● The problem: Would you set down the data that follows, word for word, without any pictures?

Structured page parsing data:
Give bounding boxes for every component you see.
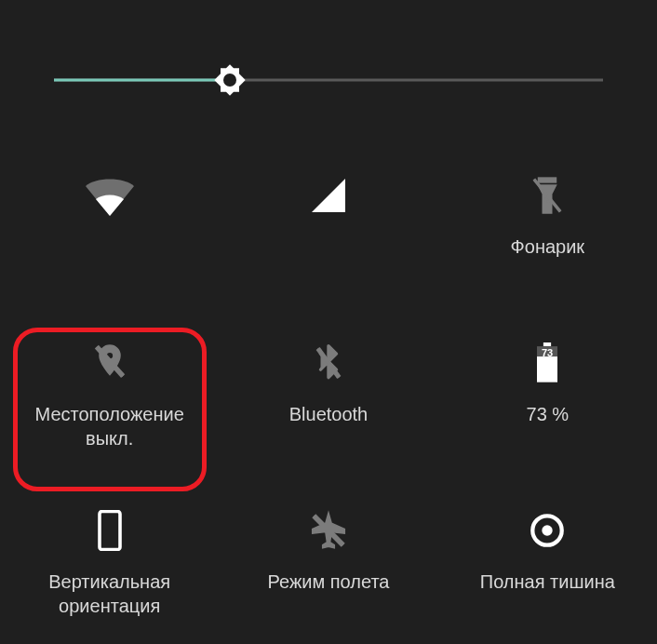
signal-icon	[308, 169, 349, 221]
svg-rect-11	[537, 356, 557, 382]
tile-signal[interactable]	[219, 145, 437, 313]
tile-rotation[interactable]: Вертикальная ориентация	[0, 480, 219, 644]
tile-bluetooth[interactable]: Bluetooth	[219, 313, 437, 480]
tile-torch[interactable]: Фонарик	[438, 145, 657, 313]
flashlight-icon	[530, 169, 565, 221]
tile-airplane[interactable]: Режим полета	[219, 480, 437, 644]
tile-battery[interactable]: 73 73 %	[438, 313, 657, 480]
tile-label: Режим полета	[268, 570, 390, 594]
quick-settings-panel: Фонарик Местоположение выкл. Bl	[0, 0, 657, 644]
svg-rect-12	[100, 511, 120, 549]
tile-label: Bluetooth	[289, 402, 369, 426]
airplane-off-icon	[308, 504, 349, 557]
tile-location[interactable]: Местоположение выкл.	[0, 313, 219, 480]
tile-label: 73 %	[527, 402, 570, 426]
do-not-disturb-icon	[529, 504, 566, 557]
tiles-grid: Фонарик Местоположение выкл. Bl	[0, 145, 657, 644]
slider-thumb[interactable]	[209, 60, 250, 101]
location-off-icon	[91, 337, 128, 389]
bluetooth-off-icon	[313, 337, 344, 389]
tile-dnd[interactable]: Полная тишина	[438, 480, 657, 644]
brightness-icon	[211, 61, 248, 99]
battery-value: 73	[542, 347, 553, 358]
tile-wifi[interactable]	[0, 145, 219, 313]
tile-label: Местоположение выкл.	[35, 402, 184, 450]
wifi-icon	[84, 169, 136, 221]
tile-label: Фонарик	[511, 235, 585, 259]
tile-label: Вертикальная ориентация	[48, 570, 170, 618]
battery-icon: 73	[533, 337, 561, 389]
svg-rect-1	[539, 178, 556, 182]
slider-track-fill	[54, 79, 230, 82]
portrait-orientation-icon	[96, 504, 124, 557]
brightness-slider[interactable]	[54, 71, 603, 89]
svg-rect-9	[543, 342, 551, 346]
svg-point-0	[223, 74, 236, 87]
svg-point-16	[543, 525, 553, 535]
tile-label: Полная тишина	[480, 570, 615, 594]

● Output below:
Give bounding boxes for every component you see.
signal-icon	[308, 169, 349, 221]
svg-rect-11	[537, 356, 557, 382]
tile-signal[interactable]	[219, 145, 437, 313]
tile-rotation[interactable]: Вертикальная ориентация	[0, 480, 219, 644]
tile-bluetooth[interactable]: Bluetooth	[219, 313, 437, 480]
tile-torch[interactable]: Фонарик	[438, 145, 657, 313]
flashlight-icon	[530, 169, 565, 221]
tile-airplane[interactable]: Режим полета	[219, 480, 437, 644]
tile-battery[interactable]: 73 73 %	[438, 313, 657, 480]
tile-label: Режим полета	[268, 570, 390, 594]
quick-settings-panel: Фонарик Местоположение выкл. Bl	[0, 0, 657, 644]
svg-rect-12	[100, 511, 120, 549]
tile-label: Bluetooth	[289, 402, 369, 426]
airplane-off-icon	[308, 504, 349, 557]
tile-location[interactable]: Местоположение выкл.	[0, 313, 219, 480]
tile-label: 73 %	[527, 402, 570, 426]
do-not-disturb-icon	[529, 504, 566, 557]
tiles-grid: Фонарик Местоположение выкл. Bl	[0, 145, 657, 644]
slider-thumb[interactable]	[209, 60, 250, 101]
location-off-icon	[91, 337, 128, 389]
bluetooth-off-icon	[313, 337, 344, 389]
tile-dnd[interactable]: Полная тишина	[438, 480, 657, 644]
brightness-icon	[211, 61, 248, 99]
battery-value: 73	[542, 347, 553, 358]
tile-wifi[interactable]	[0, 145, 219, 313]
tile-label: Местоположение выкл.	[35, 402, 184, 450]
wifi-icon	[84, 169, 136, 221]
tile-label: Фонарик	[511, 235, 585, 259]
tile-label: Вертикальная ориентация	[48, 570, 170, 618]
battery-icon: 73	[533, 337, 561, 389]
svg-rect-1	[539, 178, 556, 182]
slider-track-fill	[54, 79, 230, 82]
portrait-orientation-icon	[96, 504, 124, 557]
brightness-slider[interactable]	[54, 71, 603, 89]
svg-rect-9	[543, 342, 551, 346]
svg-point-0	[223, 74, 236, 87]
svg-point-16	[543, 525, 553, 535]
tile-label: Полная тишина	[480, 570, 615, 594]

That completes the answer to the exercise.